Ruling against the Environmental Protection Agency [EPA], the Supreme Court ruled June 30 6 to 3 that the Executive Branch agency overstepped its authority demanding that West Virginia-based, coal-fired Longview Power Plant must transition from coal to renewable sources under strict EPA guidelines. Supreme Court took no position on the advisability to transitioning, under today’s strict climate control guidelines, to less carbon-polluting energy sources, like solar, wind or nuclear. Longview’s plant produced 700 megawatts of power from coal and natural gas turbines. In a long dispute dating to the Obama administration’s attempt to impose cap-and-trade standards, Chief Justice John Roberts wrote the majority opinion that the EP breached its authority, saying that only Congress can determine appropriate standards for cap-and-trade on carbon exhaust emissions.
Roberts made clear that the EPA breached its authority limiting the cap-and-trade standards for carbon emissions at U.S. power plants. “There is little reason to think Congress assigned such decisions” about cap-and-trade carbon emissions to the EPA. Using the controversial “major questions doctrine,” Roberts said a regulatory agency must have the authority vested in it by Congress to restrict carbon emissions. “Congress implicitly tasked it, and it alone, with balancing the many vital considerations of national policy implicated in deciding how America will get their energy,” Roberts wrote. In a clear battle between the Judicial and Executive branches, Roberts said Congress must give the EPA the authority to regulate carbon emissions, not assume it has the regulatory authority. Roberts protected Longview Energy from a regulatory scheme by the unauthorized EPA.

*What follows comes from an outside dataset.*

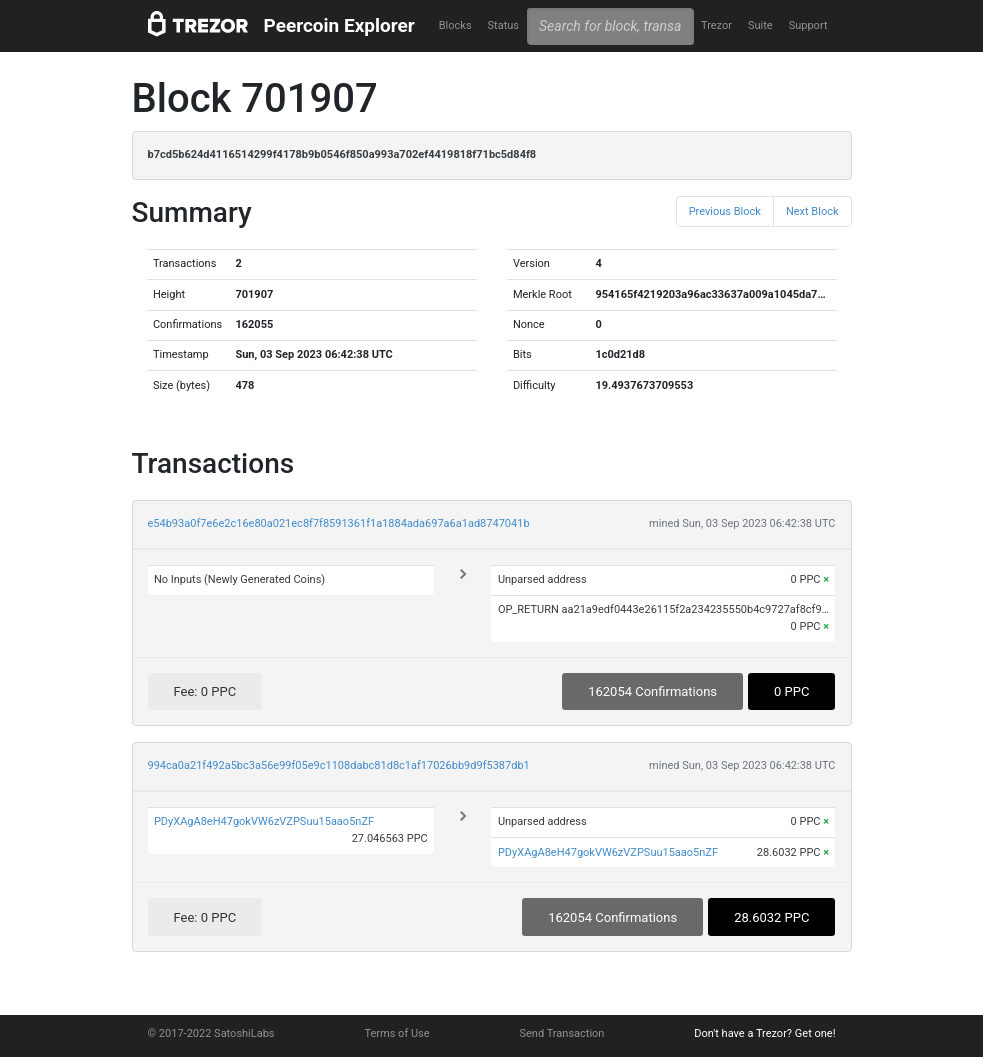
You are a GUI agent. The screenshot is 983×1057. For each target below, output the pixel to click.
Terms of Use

Roberts wanted to make clear that the Supreme Court did not rule against the Clean Air Act or recent Climate Change rules that attempt to limit the amount of carbon emissions by major polluting countries like the United States. “Capping carbon dioxide emissions at a level that will force a nationwide transition away from the use of coast to generate electricity may be a sensible ‘solution to the crisis of the day’” Roberts wrote. “But it is not plausible that Congress gave EPA the authority to adopt on its own such a regulatory scheme,” ruling in favor of Longview power. Resolving the longstanding dispute over who authorizes the EPA to make regulatory schemes, Roberts required Congress to write and pass legislation putting its de facto authority into the EPA. Roberts argued for the majority that Congress must authorize the EPA to set the regulatory standards on carbon emissions.
White House reacted harshly to the Supreme Court’s ruling, accusing the High Court of gutting EPA pollution standards in compliance with recent climate conferences looking to reduce carbon emissions. “Today, the Court strips the Environmental Protection Agency [EPA] of the power Congress gave it to respond to the most pressing environmental challenges of our time,” Associate Justice Elena Kagan wrote for the minority opinion. Roberts made clear the majority said if the EPA wants the authority to regulate carbon emissions, it needs to have Congressional approval. Kagan says Congress already gave the EPA authority to regulate carbon emissions but doesn’t see in any of the rulings how Kagan could think that. Roberts said that if Congress wishes the EPA to be the last authority on carbon emissions, it should through legislation authorize the EPA to set pollution standards.
Roberts speaks for the majority when he says that an executive branch agency must have the authorization of Congress before it interferes with the business model of any U.S.-based energy company. Roberts makes no judgment about the advisability of using renewable energy or the idea of reducing the carbon footprint, only that before the EPA can restrict any power producer it must have the expressed authorization by Congress to set carbon standards. “The court appoints itself—instead of Congress or the expert agency—the decision-maker on climate policy. I cannot think of many things more frightening,” Kagan said, knowing she misses the point. Roberts makes no reference in his majority opinion about establishing the Supreme Court as an environmental authority. Kagan knows that the EPA has no implicit authority to regulate carbon pollution from fossil-fuel based power plants,
White House officials said they would seek executive orders to reinforce the regulatory authority of the EPA to impose strict climate-control standards on fossil-fuel-based power plants. “President Biden will not relent in using the authorities that he has under the law to protect public health and tackle the climate change crisis,” said White House Press Secretary Karine Jean-Pierre. “Our lawyers will study the ruling carefully and will find ways to move forward under federal law,” saying nothing about working with Congress to get the authorization needed to impose carbon standards on fossil-fuel fired power plants. Senate Majority Leader Chuck Schumer (D-N.Y.) slammed the High Court’s recent decisions on abortion, guns and carbon emissions. Supreme Courtt “adds to a number of dangerously outrageous decisions that have rightfully tarnished the public’s confidence in the Court,” Schumer said.